In nginx config, a “server” is pretty much your domain or sub domains. A “location” would be where(as defined in nginx config) traffic going to that domain will go, be it a webpage or server within the LAN.

Below is from the forum and look like proper config for reverse proxy

	location / {
#		auth_basic "Restricted";
#		auth_basic_user_file /config/nginx/.htpasswd;
		proxy_set_header Host $host;
		proxy_redirect http:// https://;
		proxy_http_version 1.1;
		proxy_set_header X-Forwarded-For $proxy_add_x_forwarded_for;
		proxy_set_header Upgrade $http_upgrade;
		proxy_set_header Connection "upgrade";
		proxy_buffering               off;
		proxy_ssl_verify              off;
#		include /config/nginx/proxy.conf;
		proxy_pass http://hostip:8123;
	}
}

Yeah, I’ve tried that and all I can get is the banner to show up on the HA page. Nothing else will load.

You must do two things

Set nginx so it pass it of device requesting, you be able to see LAN.vs want ip nginx access log

In HA you must properly setup http component. I will edit this later with detail

In HA you must set “use_x_forwarded_for” and “trusted_proxies”

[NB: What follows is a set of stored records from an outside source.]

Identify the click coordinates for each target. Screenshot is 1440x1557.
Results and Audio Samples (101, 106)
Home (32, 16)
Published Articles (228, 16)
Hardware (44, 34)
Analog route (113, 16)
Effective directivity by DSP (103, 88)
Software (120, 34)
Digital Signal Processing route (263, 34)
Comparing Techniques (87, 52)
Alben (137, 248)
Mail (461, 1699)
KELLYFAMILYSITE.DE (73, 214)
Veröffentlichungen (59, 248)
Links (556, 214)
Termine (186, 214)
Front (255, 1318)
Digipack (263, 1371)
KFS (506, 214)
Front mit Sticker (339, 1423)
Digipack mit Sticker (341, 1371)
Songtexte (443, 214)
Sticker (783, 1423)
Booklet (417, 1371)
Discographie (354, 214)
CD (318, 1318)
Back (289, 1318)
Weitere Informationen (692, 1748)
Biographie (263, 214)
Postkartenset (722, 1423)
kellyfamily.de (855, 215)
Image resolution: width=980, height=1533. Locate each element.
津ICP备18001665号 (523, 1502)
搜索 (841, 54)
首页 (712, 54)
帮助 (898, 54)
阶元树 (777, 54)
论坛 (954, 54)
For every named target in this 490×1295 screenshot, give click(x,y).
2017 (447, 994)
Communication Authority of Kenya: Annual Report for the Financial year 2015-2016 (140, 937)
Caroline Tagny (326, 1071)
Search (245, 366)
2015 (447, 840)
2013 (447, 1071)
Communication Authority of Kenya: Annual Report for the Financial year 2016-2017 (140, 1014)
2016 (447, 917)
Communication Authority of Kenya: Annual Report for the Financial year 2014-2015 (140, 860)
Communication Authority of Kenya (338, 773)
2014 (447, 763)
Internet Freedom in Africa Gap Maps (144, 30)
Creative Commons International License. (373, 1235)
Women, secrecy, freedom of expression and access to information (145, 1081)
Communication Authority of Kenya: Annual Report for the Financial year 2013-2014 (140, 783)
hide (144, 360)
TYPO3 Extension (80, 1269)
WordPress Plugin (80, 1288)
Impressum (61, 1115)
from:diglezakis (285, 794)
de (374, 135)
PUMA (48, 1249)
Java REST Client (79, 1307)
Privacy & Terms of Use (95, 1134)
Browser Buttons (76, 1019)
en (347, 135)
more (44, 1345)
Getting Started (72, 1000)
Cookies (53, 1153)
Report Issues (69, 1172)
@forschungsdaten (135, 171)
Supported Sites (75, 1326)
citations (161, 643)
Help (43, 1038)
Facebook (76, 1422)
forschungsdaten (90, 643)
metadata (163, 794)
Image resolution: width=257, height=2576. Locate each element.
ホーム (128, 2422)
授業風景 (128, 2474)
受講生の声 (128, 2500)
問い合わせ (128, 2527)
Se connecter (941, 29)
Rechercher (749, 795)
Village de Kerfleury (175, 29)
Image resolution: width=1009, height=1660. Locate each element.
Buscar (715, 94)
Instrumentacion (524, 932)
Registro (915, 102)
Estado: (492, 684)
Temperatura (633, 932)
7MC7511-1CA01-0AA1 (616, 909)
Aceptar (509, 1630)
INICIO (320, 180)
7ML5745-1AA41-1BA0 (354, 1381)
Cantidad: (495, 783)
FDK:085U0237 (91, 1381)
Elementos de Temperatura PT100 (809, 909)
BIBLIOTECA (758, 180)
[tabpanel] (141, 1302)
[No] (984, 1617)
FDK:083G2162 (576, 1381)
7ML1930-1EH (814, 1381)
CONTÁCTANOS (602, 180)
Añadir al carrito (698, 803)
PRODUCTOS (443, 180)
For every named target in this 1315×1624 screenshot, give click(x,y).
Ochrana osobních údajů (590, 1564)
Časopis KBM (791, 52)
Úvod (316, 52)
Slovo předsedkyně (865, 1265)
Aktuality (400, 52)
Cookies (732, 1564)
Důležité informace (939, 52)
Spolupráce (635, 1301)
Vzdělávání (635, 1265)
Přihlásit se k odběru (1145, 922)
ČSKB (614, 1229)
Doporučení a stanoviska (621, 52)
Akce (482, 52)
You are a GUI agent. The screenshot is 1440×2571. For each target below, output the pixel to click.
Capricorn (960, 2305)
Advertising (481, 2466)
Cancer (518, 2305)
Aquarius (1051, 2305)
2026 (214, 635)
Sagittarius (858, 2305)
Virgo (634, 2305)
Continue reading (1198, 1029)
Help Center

This allows ha to parse the IP header and whitelist your nginx server(trusted proxies) so it is not treated as spoofing. Without these I believe HA webpages don’t load

So again, set nginx to send correct IP(nginx config) then set ha to look for that IP (http component) and also trust the source(http component)

Tried all that and still the same…

Thanks for the help. I’m going to leave it as is and just roll with it.